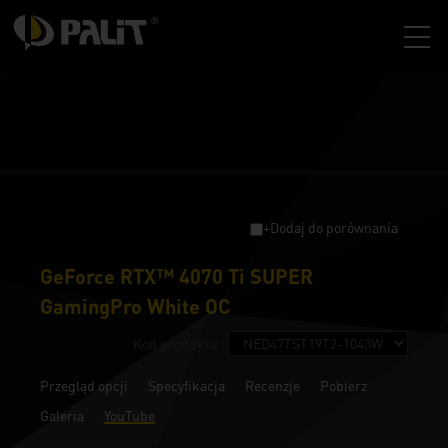
+Dodaj do porównania
GeForce RTX™ 4070 Ti SUPER
GamingPro White OC
Kod produktu :
Przegląd opcji
Specyfikacja
Recenzje
Pobierz
Galeria
YouTube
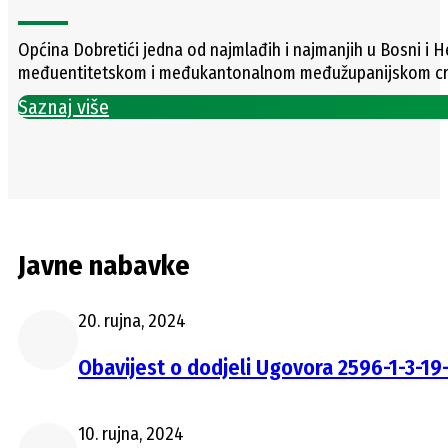
Općina Dobretići jedna od najmlađih i najmanjih u Bosni i H
međuentitetskom i međukantonalnom međužupanijskom cr
Saznaj više
Javne nabavke
20. rujna, 2024
Obavijest o dodjeli Ugovora 2596-1-3-19
10. rujna, 2024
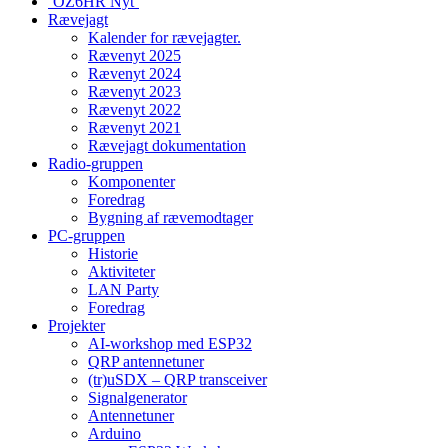
‘OZ6HR Nyt’
Rævejagt
Kalender for rævejagter.
Rævenyt 2025
Rævenyt 2024
Rævenyt 2023
Rævenyt 2022
Rævenyt 2021
Rævejagt dokumentation
Radio-gruppen
Komponenter
Foredrag
Bygning af rævemodtager
PC-gruppen
Historie
Aktiviteter
LAN Party
Foredrag
Projekter
AI-workshop med ESP32
QRP antennetuner
(tr)uSDX – QRP transceiver
Signalgenerator
Antennetuner
Arduino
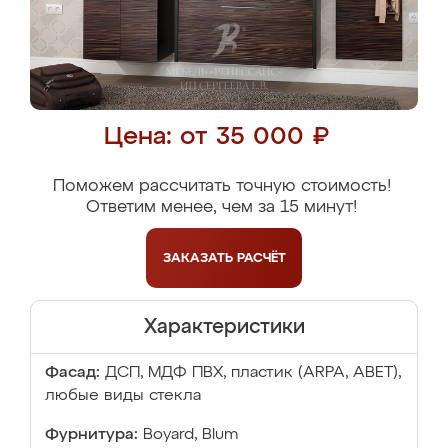
Цена: от 35 000 ₽
Поможем рассчитать точную стоимость!
Ответим менее, чем за 15 минут!
ЗАКАЗАТЬ
РАСЧЁТ
Характеристики
Фасад:
ДСП, МДФ ПВХ, пластик (ARPA, ABET),
любые виды стекла
Фурнитура:
Boyard, Blum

--

* [What you have to do]: Output all entries unchanged; skip the pictures.

* [Answer below]:
+Dodaj do porównania
GeForce RTX™ 4070 Ti SUPER
GamingPro White OC
Kod produktu :
Przegląd opcji
Specyfikacja
Recenzje
Pobierz
Galeria
YouTube
Općina Dobretići jedna od najmlađih i najmanjih u Bosni i H
međuentitetskom i međukantonalnom međužupanijskom cr
Saznaj više
Javne nabavke
20. rujna, 2024
Obavijest o dodjeli Ugovora 2596-1-3-19
10. rujna, 2024
‘OZ6HR Nyt’
Rævejagt
Kalender for rævejagter.
Rævenyt 2025
Rævenyt 2024
Rævenyt 2023
Rævenyt 2022
Rævenyt 2021
Rævejagt dokumentation
Radio-gruppen
Komponenter
Foredrag
Bygning af rævemodtager
PC-gruppen
Historie
Aktiviteter
LAN Party
Foredrag
Projekter
AI-workshop med ESP32
QRP antennetuner
(tr)uSDX – QRP transceiver
Signalgenerator
Antennetuner
Arduino
Цена: от 35 000 ₽
Поможем рассчитать точную стоимость!
Ответим менее, чем за 15 минут!
ЗАКАЗАТЬ
РАСЧЁТ
Характеристики
Фасад:
ДСП, МДФ ПВХ, пластик (ARPA, ABET),
любые виды стекла
Фурнитура:
Boyard, Blum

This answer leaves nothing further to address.